Quand Société Générale poursuit en Russie le recentrage de son réseau et pourrait bien dès le mois prochain revoir à la baisse ses objectifs financiers dans le pays, BNP Paribas, en Ukraine, continue de « s’adapter à la réalité, avec une optimisation du réseau d’agences et une gestion de la qualité des actifs », selon son responsable de la banque de détail international, Stefaan Decraene. Un manque de visibilité qui n’a pas empêché la banque de la rue d’Antin de s’emparer à l’automne de la polonaise Bank BGZ, lui permettant de tripler de taille dans le pays pour tutoyer les 5 % de parts de marché. Un mouvement salutaire car comme le reconnaît Stefaan Decrane, « la taille est importante et va devenir de plus en plus importante ». BNP Paribas confirme ainsi dans la région, pour Jean-Marc Velasque, une « stratégie lisible concentrée sur trois pays en tenant compte de la Turquie ». En parallèle, Stefaan Decraene reconnaît qu’en Afrique, la priorité reste de « renforcer l’efficacité là où nous sommes déjà présents, en mutualisant et en industrialisant les processus ».

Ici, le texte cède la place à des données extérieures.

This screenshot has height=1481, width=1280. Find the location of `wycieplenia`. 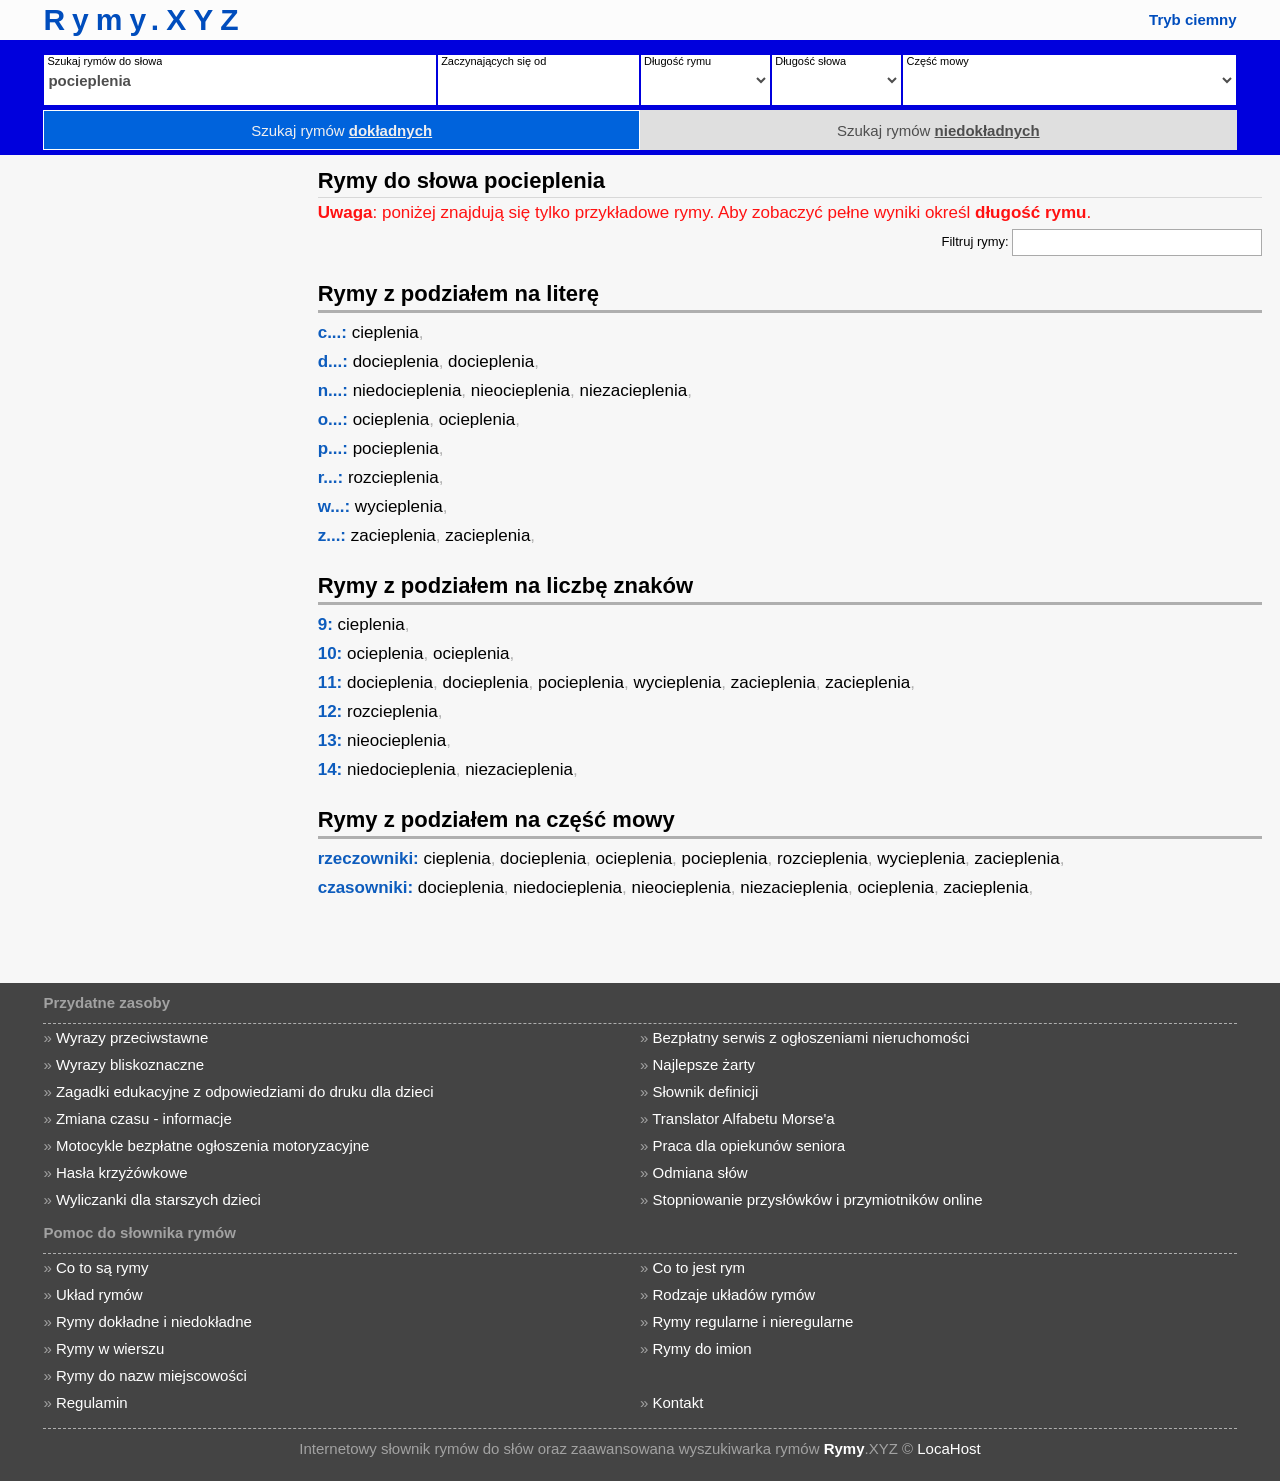

wycieplenia is located at coordinates (399, 506).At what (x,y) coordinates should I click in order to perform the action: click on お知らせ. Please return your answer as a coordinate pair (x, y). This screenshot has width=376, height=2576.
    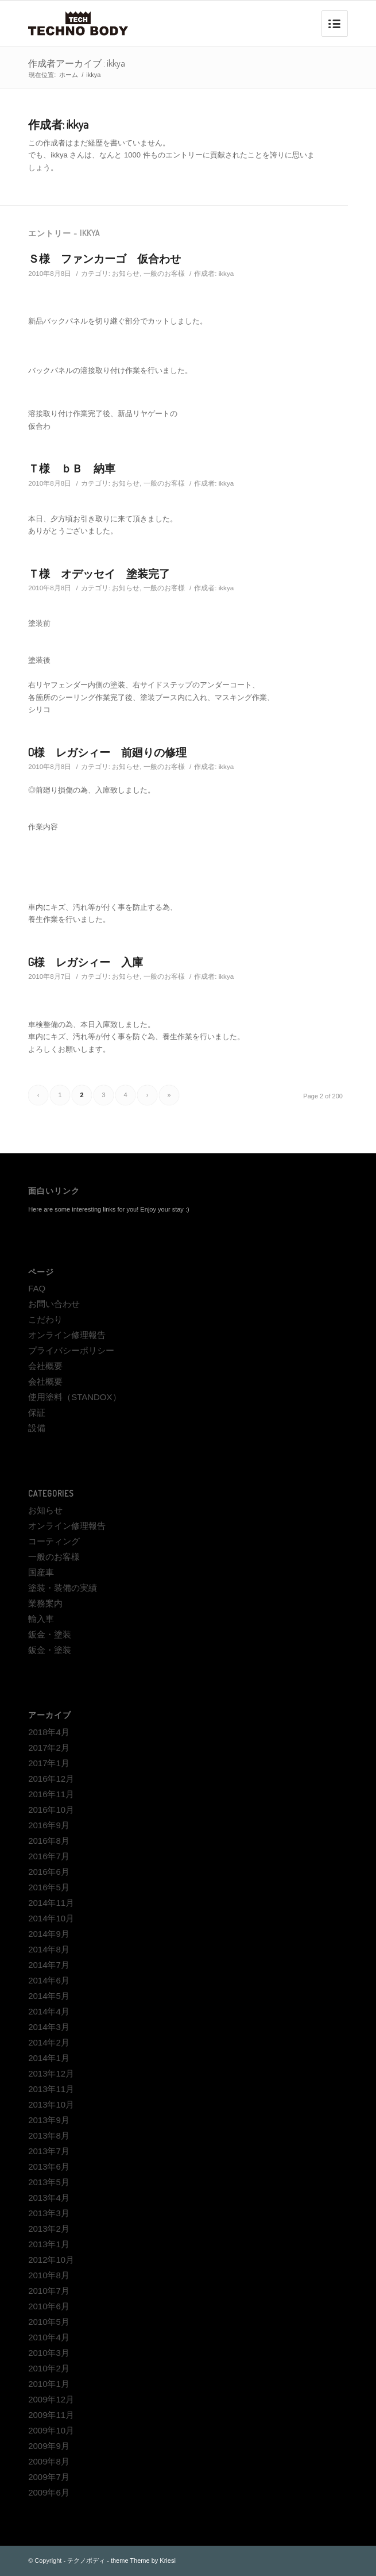
    Looking at the image, I should click on (125, 273).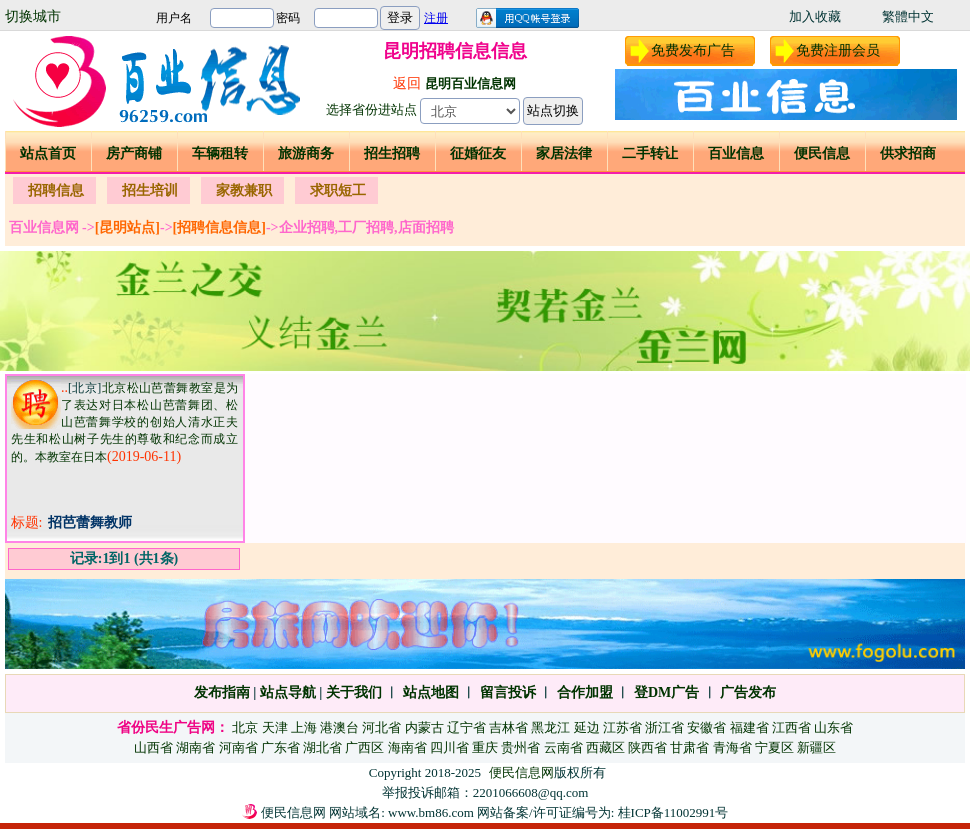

Après avoir soldé sa douloureuse expérience grecque, Crédit Agricole a de son côté parachevé, fin 2014 à Madagascar, sa sortie complète d’Afrique subsaharienne. Relevant le « pari gagnant » du groupe en Egypte, d'où ses concurrents tricolores se sont récemment retirés, Jean-Marc Velasque observe que « Crédit Agricole semble aujourd’hui souhaiter limiter son risque, l’évolution du positionnement sur les marchés émergents restant incertaine, notamment en Europe de l’Est où l’implantation des filiales du groupe n’est pas suffisante pour être tenable à long terme en tant que banque universelle ». Et si BPCE, bientôt délestée de sa part dans la roumaine VBRO, s’est fait fort il y a un an dans son plan stratégique de « se mettre en mesure de saisir des opportunités de développement en banque de détail à l’international, notamment en Afrique subsaharienne, pour des montants d’investissements limités, et en Europe », Jean-Marc Velasque note que « la stratégie reste encore assez peu lisible ». Gage de bonne volonté, le président du directoire, François Pérol, s’est rendu en Afrique en septembre dernier, avant de confier au magazine Jeune Afrique qu’il n’est « [pas] trop tard » pour que les banques françaises respectent leur rendez-vous avec le continent.